Uganda will be compelled to ask for debt-forgiveness if the country does not start earning from its oil resources by at least 2020, a top official has said.
Adam Mugume, the executive director for research at Bank of Uganda, warned recently that the country was “failing to generate enough dollars to finance the interest on debt.” He was speaking at the post-budget workshop organized by the Uganda Economics Association (UEA) and the Economic Policy Research Centre (EPRC).
Mugume said Uganda’s options were limited to either oil revenue coming on board or asking for debt relief. The worst scenario, he said, was the country could default on its debt obligations if oil does not come on board by at least 2020.
A country defaulting on its loan obligations has serious ramifications. Even before the request for forgiveness is handed in, the country will have to undergo a series of high interest rates of the private sector, which could hurt businesses.
In turn, businesses will have to carry out some cost-cutting measures such as laying off staff or increasing the price of their goods and services to cover up for the interest they have to pay on the high interest rates on credit, both of which are painful. All this could lead to an economic breakdown.
When giving his speech after the 2016/17 budget, President Museveni hinted on the fact that the country’s debt was getting out of hand and the country couldn’t borrow anymore for power projects.
“We can’t borrow for Ayago power dam,” he said. “You have seen investors coming here from Turkey, South Korea. I told them if they want they should make Ayago their investment. They bring money, build it and sell power, but not us to borrow.”
On other occasions, the president has told those who claim Uganda’s public debt was getting out of hand: “I have my oil.”
This heightens debate on the fact that Uganda’s recent spike in borrowing to finance huge infrastructure projects had been pegged on future oil revenues.
It is still not clear when oil revenues will start flowing. Mugume said the central bank had stopped placing oil revenues in the country’s revenue forecasts because of the lack of clarity on when they would come on line. Government had said it would have first oil by 2009, but bureaucracies and financial disputes, especially tax, has seen the industry drag its feet.

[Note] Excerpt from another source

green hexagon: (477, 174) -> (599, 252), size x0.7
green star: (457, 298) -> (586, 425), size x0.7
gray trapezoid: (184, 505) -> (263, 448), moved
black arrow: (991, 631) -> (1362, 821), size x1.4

Uganda, which has already been a beneficially of two debt reliefs from the IMF and the World Bank in the financial 997/1998 and 2000/2001 has seen its debt grow to $9.1bn (Shs 29.9tn) – about 34 per cent of Gross Domestic Product (GDP).

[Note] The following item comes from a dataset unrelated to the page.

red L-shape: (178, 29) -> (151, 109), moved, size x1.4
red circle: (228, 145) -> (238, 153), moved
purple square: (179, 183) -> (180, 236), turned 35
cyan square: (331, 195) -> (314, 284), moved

While some government officials say this debt is still sustainable because it is below the 50 per cent of the GDP threshold for East African countries, Uganda’s issue is that it has simply borrowed more than it can pay back.
In the 2016/17 budget, finance minister Matia Kasaija announced that the country would pay a whopping Shs 6.7tn for debt financing. This money will be borrowed as Uganda may not be able to use taxes to pay it off. Uganda Revenue Authority is expected to collect Shs 12.9tn the next financial year that starts on July 1, which, clearly, is not enough to finance the Shs 26.3tn budget.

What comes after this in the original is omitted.